Een aantal maanden geleden kocht ik vier sierasperges. Sierasperges zijn een beetje ouderwetse planten, maar ik krijg er een huiselijk gevoel van – misschien omdát ze ouderwets zijn. Maar het huiselijke gevoel begint in mijn logeerkamer te wijken. De sierasperge die daar leeft heeft besloten om voor hulk te gaan spelen.
Eigenlijk wilde ik maar twee sierasperges kopen, maar toen ik in het tuincentrum was, zagen ze er erg klein uit. Ik dacht dat ik er twee nodig had voor één pot. Dat bleek bij thuiskomst een misrekening, zodat ik op zoek moest naar ruimte voor mijn planten. Eentje kwam op een plek die te donker was en redde ik net voordat hij bruin was. Hij herstelt nog. Eentje staat in de keuken en vergroeit daar met de luxaflex. De derde staat op de boekenkast en groeit naar beneden, precies zoals ik hoopte.

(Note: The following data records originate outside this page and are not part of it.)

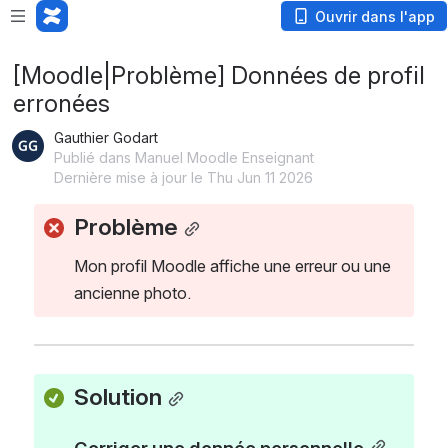
Ouvrir dans l'app
[Moodle|Problème] Données de profil
erronées
Gauthier Godart
Publié dans Manuel Moodle Enseignant
Dernière mise à jour le Thu Jun 11 2026
Problème
Mon profil Moodle affiche une erreur ou une 
ancienne photo.
Solution
Corriger une donnée personnelle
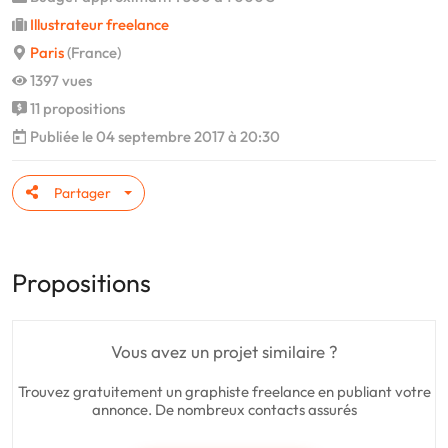
Illustrateur freelance
Paris
(France)
1397 vues
11 propositions
Publiée le 04 septembre 2017 à 20:30
Partager
Propositions
Vous avez un projet similaire ?
Trouvez gratuitement un graphiste freelance en publiant votre
annonce. De nombreux contacts assurés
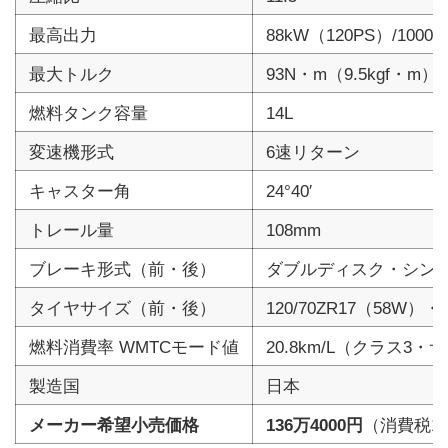
最高出力
88kW（120PS）/10000
最大トルク
93N・m（9.5kgf・m）/7
燃料タンク容量
14L
変速機形式
6速リターン
キャスター角
24°40′
トレール量
108mm
ブレーキ形式（前・後）
ダブルディスク・シン
タイヤサイズ（前・後）
120/70ZR17（58W）・
燃料消費率 WMTCモード値
20.8km/L（クラス3
製造国
日本
メーカー希望小売価格
136万4000円
（消費税1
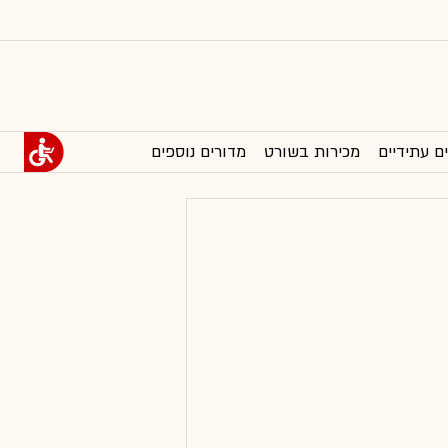
ם עתידיים
מכירות בשורט
מדורים נוספים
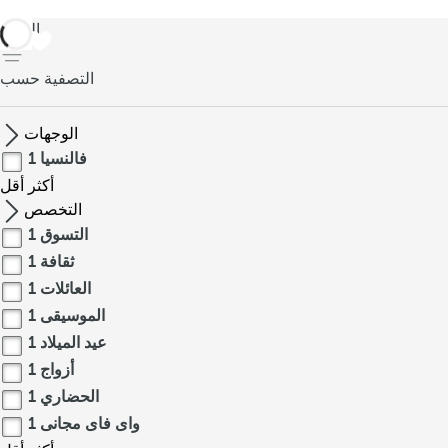
العودة
التصفية حسب
الوجهات
فالنسيا
1
أكثر
أقل
التخصص
التسوق
1
ثقافة
1
العائلات
1
الموسيقى
1
عيد الميلاد
1
أزواج
1
الحضاري
1
واى فاى مجانى
1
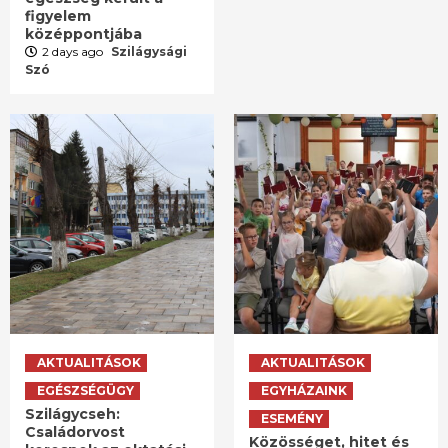
figyelem
középpontjába
2 days ago
Szilágysági
Szó
AKTUALITÁSOK
AKTUALITÁSOK
EGÉSZSÉGÜGY
EGYHÁZAINK
Szilágycseh:
ESEMÉNY
Családorvost
Közösséget, hitet és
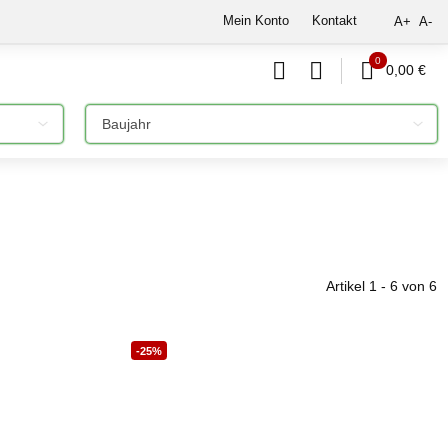
Mein Konto
Kontakt
A+
A-
0
0,00 €
Bitte auswählen
Artikel 1 - 6 von 6
-25%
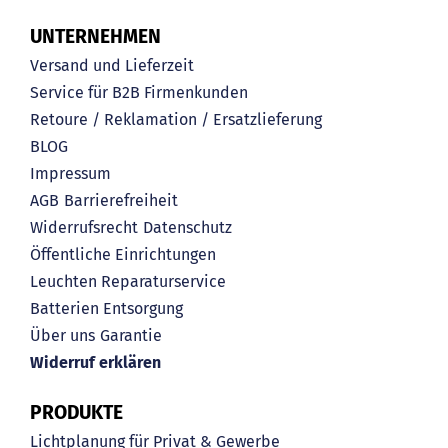
UNTERNEHMEN
Versand und Lieferzeit
Service für B2B Firmenkunden
Retoure / Reklamation / Ersatzlieferung
BLOG
Impressum
AGB
Barrierefreiheit
Widerrufsrecht
Datenschutz
Öffentliche Einrichtungen
Leuchten Reparaturservice
Batterien Entsorgung
Über uns
Garantie
Widerruf erklären
PRODUKTE
Lichtplanung für Privat & Gewerbe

Maar die vierde… die staat in de logeerkamer, met uitzicht op het noorden. Misschien vindt hij het er te donker en is hij op zoek naar licht. De laatste paar weken schieten er tentakels op uit de plant. In het begin dacht ik: ‘Mooi, nieuwe takjes!’ Nu denk ik: ‘Lieve help, hij neemt mijn huis over.’
De tentakels hebben de deur naar mijn balkon bereikt. Ik gun een plant zijn groei – ik juich het zelfs toe – maar ik begin me wel af te vragen of ik dit jaar op mijn balkon zal kunnen zitten. Misschien zal de plant de weg versperren. Ik vraag me ook af of andere takken ruzie met elkaar hebben: ze wringen zich om elkaar heen alsof ze eisen dat de een de ander ondersteunt.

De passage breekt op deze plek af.